Start of AVAILABLE DATA

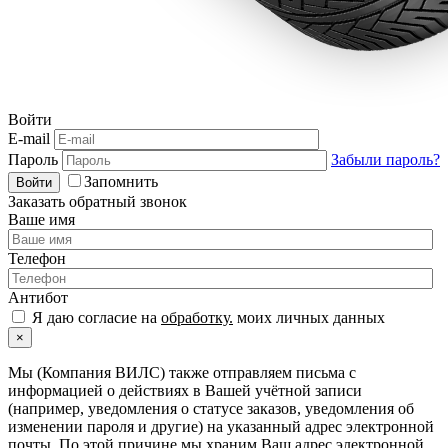
Войти
E-mail
Пароль
Забыли пароль?
Запомнить
Войти
Заказать обратный звонок
Ваше имя
Телефон
Антибот
Я даю согласие на
обработку.
моих личных данных
×
Мы (Компания ВИЛС) также отправляем письма с
информацией о действиях в Вашей учётной записи
(например, уведомления о статусе заказов, уведомления об
изменении пароля и другие) на указанный адрес электронной
почты. По этой причине мы храним Ваш адрес электронной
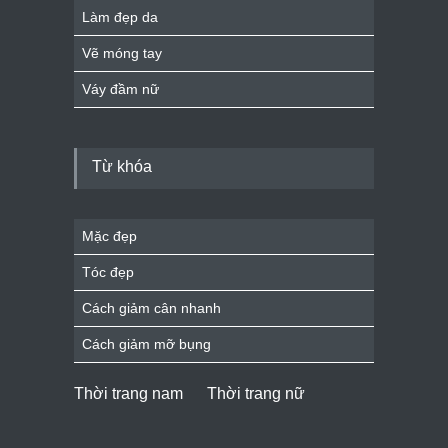
Làm đẹp da
Vẽ móng tay
Váy đầm nữ
Từ khóa
Mặc đẹp
Tóc đẹp
Cách giảm cân nhanh
Cách giảm mỡ bụng
Thời trang nam
Thời trang nữ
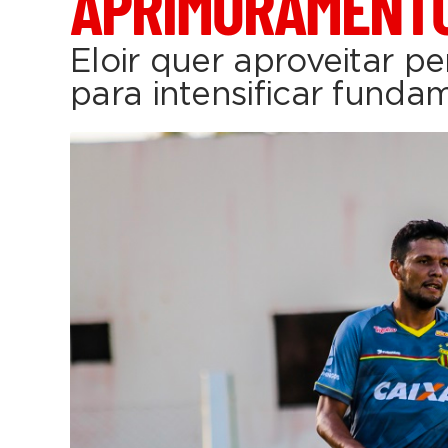
APRIMORAMENT
Eloir quer aproveitar pe
para intensificar funda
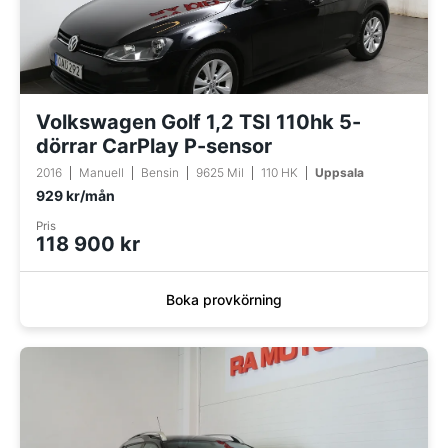
Volkswagen Golf 1,2 TSI 110hk 5-
dörrar CarPlay P-sensor
2016
Manuell
Bensin
9625 Mil
110 HK
Uppsala
929 kr/mån
Pris
118 900 kr
Boka provkörning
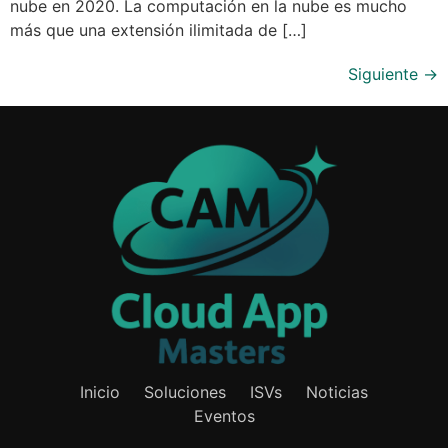
nube en 2020. La computación en la nube es mucho
más que una extensión ilimitada de […]
Siguiente
→
Inicio
Soluciones
ISVs
Noticias
Eventos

End of AVAILABLE DATA

* **EXERCISE**
This task asks for the data above repeated exactly, without a single picture.

* **SOLUTION TO THIS PROBLEM**
Войти
E-mail
Пароль
Забыли пароль?
Запомнить
Войти
Заказать обратный звонок
Ваше имя
Телефон
Антибот
Я даю согласие на
обработку.
моих личных данных
×
Мы (Компания ВИЛС) также отправляем письма с
информацией о действиях в Вашей учётной записи
(например, уведомления о статусе заказов, уведомления об
изменении пароля и другие) на указанный адрес электронной
почты. По этой причине мы храним Ваш адрес электронной
Làm đẹp da
Vẽ móng tay
Váy đầm nữ
Từ khóa
Mặc đẹp
Tóc đẹp
Cách giảm cân nhanh
Cách giảm mỡ bụng
Thời trang nam
Thời trang nữ
APRIMORAMENT
Eloir quer aproveitar pe
para intensificar funda
Volkswagen Golf 1,2 TSI 110hk 5-
dörrar CarPlay P-sensor
2016
Manuell
Bensin
9625 Mil
110 HK
Uppsala
929 kr/mån
Pris
118 900 kr
Boka provkörning
nube en 2020. La computación en la nube es mucho
más que una extensión ilimitada de […]
Siguiente
→
Inicio
Soluciones
ISVs
Noticias
Eventos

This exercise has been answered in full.